Let’s make this super clear! Here’s how we can tackle this:

import pandas as pd
import matplotlib.pyplot as plt
from datetime import datetime, timedelta

class MetricsDashboard:
    def __init__(self, window_size=30):
        self.window_size = window_size
        self.metrics_history = pd.DataFrame(
            columns=['timestamp', 'precision', 'recall', 'threshold']
        )
        
    def update_metrics(self, y_true, y_pred, threshold):
        tp = np.sum((y_true == 1) & (y_pred == 1))
        fp = np.sum((y_true == 0) & (y_pred == 1))
        fn = np.sum((y_true == 1) & (y_pred == 0))
        
        precision = tp / (tp + fp) if (tp + fp) > 0 else 0
        recall = tp / (tp + fn) if (tp + fn) > 0 else 0
        
        new_record = pd.DataFrame({
            'timestamp': [datetime.now()],
            'precision': [precision],
            'recall': [recall],
            'threshold': [threshold]
        })
        
        self.metrics_history = pd.concat(
            [self.metrics_history, new_record], 
            ignore_index=True
        )
        
    def plot_metrics_trend(self):
        plt.figure(figsize=(12, 6))
        plt.plot(self.metrics_history['precision'], 
                label='Precision', marker='o')
        plt.plot(self.metrics_history['recall'], 
                label='Recall', marker='s')
        plt.axhline(y=0.5, color='r', linestyle='--', 
                   label='Minimum Acceptable')
        
        plt.title('Precision-Recall Trends')
        plt.xlabel('Evaluation Period')
        plt.ylabel('Score')
        plt.legend()
        plt.grid(True)
        plt.tight_layout()
        plt.show()
        
# Example usage
dashboard = MetricsDashboard()

# Simulate metrics over time
np.random.seed(42)
for day in range(30):
    y_true = np.random.binomial(1, 0.3, 100)
    threshold = 0.5 + np.sin(day/10) * 0.1
    y_pred = np.random.binomial(1, threshold, 100)
    dashboard.update_metrics(y_true, y_pred, threshold)

dashboard.plot_metrics_trend()

🚀 Ensemble Voting with Precision-Recall Optimization - Made Simple!

Implementation of an ensemble voting system that dynamically adjusts voting weights based on individual model precision and recall performance.

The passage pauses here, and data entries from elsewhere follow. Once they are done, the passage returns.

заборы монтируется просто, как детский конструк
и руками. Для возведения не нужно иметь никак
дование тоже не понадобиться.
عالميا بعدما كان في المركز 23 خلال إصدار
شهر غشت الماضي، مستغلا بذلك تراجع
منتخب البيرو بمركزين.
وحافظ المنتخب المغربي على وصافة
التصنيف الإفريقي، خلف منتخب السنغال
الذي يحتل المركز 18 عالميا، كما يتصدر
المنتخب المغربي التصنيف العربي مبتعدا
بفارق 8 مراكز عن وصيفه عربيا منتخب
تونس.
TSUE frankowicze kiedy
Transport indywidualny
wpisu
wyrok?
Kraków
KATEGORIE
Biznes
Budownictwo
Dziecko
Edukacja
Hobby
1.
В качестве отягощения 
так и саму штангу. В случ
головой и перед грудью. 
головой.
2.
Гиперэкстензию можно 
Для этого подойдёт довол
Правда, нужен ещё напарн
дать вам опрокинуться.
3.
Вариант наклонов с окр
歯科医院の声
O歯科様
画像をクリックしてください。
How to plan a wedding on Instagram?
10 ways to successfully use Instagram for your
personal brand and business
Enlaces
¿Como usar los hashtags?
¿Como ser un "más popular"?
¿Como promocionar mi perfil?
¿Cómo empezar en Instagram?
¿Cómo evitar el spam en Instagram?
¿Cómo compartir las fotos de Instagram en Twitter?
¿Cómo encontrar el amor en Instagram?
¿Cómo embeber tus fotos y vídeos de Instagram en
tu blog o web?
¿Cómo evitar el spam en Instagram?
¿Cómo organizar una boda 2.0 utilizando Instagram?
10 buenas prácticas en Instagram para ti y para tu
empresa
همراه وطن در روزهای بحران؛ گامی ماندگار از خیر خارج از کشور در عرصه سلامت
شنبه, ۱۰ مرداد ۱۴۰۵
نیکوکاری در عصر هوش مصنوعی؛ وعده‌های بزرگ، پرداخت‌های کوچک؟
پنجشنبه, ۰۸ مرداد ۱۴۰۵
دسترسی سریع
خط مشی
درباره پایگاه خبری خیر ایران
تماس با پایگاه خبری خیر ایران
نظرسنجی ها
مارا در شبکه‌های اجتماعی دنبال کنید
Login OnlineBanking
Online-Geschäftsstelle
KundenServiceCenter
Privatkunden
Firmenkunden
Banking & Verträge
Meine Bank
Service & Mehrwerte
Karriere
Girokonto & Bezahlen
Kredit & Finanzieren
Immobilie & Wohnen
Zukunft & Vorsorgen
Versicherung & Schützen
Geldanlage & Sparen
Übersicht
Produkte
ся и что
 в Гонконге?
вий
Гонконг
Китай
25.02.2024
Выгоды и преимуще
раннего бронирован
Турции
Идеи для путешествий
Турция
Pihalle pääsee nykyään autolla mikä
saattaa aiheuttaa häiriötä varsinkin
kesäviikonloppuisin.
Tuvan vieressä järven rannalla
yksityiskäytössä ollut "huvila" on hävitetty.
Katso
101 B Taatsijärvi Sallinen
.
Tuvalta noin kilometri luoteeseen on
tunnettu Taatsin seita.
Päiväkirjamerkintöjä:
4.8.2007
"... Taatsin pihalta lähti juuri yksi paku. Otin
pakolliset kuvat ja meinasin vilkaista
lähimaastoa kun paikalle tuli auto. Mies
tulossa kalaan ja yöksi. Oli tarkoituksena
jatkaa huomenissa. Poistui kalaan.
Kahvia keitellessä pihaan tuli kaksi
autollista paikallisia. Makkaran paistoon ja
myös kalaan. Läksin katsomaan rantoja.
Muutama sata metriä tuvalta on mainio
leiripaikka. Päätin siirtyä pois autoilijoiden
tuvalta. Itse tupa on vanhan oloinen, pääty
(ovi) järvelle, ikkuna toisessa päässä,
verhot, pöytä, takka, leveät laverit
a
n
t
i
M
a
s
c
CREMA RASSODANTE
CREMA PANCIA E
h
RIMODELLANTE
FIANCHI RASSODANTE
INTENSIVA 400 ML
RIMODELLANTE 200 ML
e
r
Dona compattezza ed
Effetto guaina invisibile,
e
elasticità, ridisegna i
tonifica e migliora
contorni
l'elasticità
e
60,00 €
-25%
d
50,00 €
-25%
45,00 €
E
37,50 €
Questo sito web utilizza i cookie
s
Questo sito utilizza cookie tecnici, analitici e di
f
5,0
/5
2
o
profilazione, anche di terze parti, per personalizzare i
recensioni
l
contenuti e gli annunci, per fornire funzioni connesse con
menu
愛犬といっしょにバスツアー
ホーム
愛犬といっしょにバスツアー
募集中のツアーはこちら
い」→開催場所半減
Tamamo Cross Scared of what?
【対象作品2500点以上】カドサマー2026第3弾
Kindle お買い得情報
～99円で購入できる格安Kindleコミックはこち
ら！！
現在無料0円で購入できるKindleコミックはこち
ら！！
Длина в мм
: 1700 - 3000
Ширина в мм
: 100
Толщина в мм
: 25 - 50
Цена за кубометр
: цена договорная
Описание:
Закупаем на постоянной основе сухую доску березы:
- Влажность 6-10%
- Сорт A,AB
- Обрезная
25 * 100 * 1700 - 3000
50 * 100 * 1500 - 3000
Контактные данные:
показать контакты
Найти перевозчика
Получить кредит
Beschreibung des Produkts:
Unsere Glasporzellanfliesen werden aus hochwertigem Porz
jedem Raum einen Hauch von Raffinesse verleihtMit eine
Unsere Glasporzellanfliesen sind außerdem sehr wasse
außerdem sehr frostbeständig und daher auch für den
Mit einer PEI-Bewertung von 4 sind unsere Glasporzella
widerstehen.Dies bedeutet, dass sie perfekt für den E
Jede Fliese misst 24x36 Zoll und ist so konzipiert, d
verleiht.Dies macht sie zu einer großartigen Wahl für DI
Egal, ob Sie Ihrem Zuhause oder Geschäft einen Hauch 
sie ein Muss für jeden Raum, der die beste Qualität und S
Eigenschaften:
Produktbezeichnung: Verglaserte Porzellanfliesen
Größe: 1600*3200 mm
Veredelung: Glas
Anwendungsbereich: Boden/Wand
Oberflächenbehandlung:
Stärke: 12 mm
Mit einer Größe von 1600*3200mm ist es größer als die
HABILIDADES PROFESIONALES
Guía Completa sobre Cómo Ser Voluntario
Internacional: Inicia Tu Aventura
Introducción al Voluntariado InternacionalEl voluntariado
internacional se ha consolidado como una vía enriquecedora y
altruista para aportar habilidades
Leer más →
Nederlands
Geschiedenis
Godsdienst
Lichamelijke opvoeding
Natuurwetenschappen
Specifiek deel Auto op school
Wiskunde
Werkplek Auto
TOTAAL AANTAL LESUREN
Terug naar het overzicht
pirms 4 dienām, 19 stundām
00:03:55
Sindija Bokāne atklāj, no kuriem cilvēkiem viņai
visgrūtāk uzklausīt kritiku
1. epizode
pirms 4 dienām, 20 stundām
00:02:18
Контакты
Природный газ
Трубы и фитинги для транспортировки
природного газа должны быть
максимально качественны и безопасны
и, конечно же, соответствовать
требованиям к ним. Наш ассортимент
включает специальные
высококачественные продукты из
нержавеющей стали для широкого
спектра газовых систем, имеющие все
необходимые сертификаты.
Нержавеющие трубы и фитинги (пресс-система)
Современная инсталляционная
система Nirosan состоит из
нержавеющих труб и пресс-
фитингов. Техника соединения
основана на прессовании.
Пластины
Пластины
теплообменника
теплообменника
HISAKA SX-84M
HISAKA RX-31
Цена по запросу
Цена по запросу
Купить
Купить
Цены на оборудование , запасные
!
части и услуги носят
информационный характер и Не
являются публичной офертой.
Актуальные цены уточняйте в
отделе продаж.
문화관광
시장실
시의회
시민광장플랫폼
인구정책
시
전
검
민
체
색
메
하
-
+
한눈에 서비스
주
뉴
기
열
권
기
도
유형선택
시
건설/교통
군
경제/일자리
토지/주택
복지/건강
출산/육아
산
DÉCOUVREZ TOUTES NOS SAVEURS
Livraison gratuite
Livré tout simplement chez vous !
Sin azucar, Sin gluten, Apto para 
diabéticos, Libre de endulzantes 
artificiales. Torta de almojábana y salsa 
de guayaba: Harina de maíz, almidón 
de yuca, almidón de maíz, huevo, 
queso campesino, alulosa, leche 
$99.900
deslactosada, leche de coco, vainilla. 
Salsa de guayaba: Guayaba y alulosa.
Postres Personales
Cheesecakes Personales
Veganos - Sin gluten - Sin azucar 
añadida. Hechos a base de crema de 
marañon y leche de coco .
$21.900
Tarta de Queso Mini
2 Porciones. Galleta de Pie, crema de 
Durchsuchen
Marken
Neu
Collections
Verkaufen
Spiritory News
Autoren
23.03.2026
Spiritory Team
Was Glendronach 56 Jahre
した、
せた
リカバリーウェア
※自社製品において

Don’t worry, this is easier than it looks! Here’s how we can tackle this:

import numpy as np
from sklearn.base import BaseEstimator, ClassifierMixin

class PrecisionRecallEnsemble(BaseEstimator, ClassifierMixin):
    def __init__(self, models, precision_weight=0.5):
        self.models = models
        self.precision_weight = precision_weight
        self.model_weights = None
        
    def fit(self, X, y):
        self.model_weights = np.ones(len(self.models)) / len(self.models)
        
        # Train each model and calculate weights
        for i, model in enumerate(self.models):
            model.fit(X, y)
            y_pred = model.predict(X)
            
            tp = np.sum((y == 1) & (y_pred == 1))
            fp = np.sum((y == 0) & (y_pred == 1))
            fn = np.sum((y == 1) & (y_pred == 0))
            
            precision = tp / (tp + fp) if (tp + fp) > 0 else 0
            recall = tp / (tp + fn) if (tp + fn) > 0 else 0
            
            # Calculate weighted score
            score = (self.precision_weight * precision + 
                    (1 - self.precision_weight) * recall)
            self.model_weights[i] = score
            
        # Normalize weights
        self.model_weights /= np.sum(self.model_weights)
        return self
        
    def predict_proba(self, X):
        predictions = np.zeros((X.shape[0], 2))
        
        for model, weight in zip(self.models, self.model_weights):
            pred = model.predict_proba(X)
            predictions += weight * pred
            
        return predictions
        
    def predict(self, X):
        return (self.predict_proba(X)[:, 1] >= 0.5).astype(int)

# Example usage
from sklearn.tree import DecisionTreeClassifier
from sklearn.svm import SVC
from sklearn.linear_model import LogisticRegression

X = np.random.rand(100, 5)
y = (X.sum(axis=1) > 2.5).astype(int)

models = [
    DecisionTreeClassifier(random_state=42),
    SVC(probability=True, random_state=42),
    LogisticRegression(random_state=42)
]

ensemble = PrecisionRecallEnsemble(models, precision_weight=0.7)
ensemble.fit(X, y)
predictions = ensemble.predict(X)

🚀 Time Series Anomaly Detection with Precision Focus - Made Simple!

This example shows you anomaly detection in time series data with emphasis on precision, ensuring that flagged anomalies are highly likely to be true positives using statistical methods.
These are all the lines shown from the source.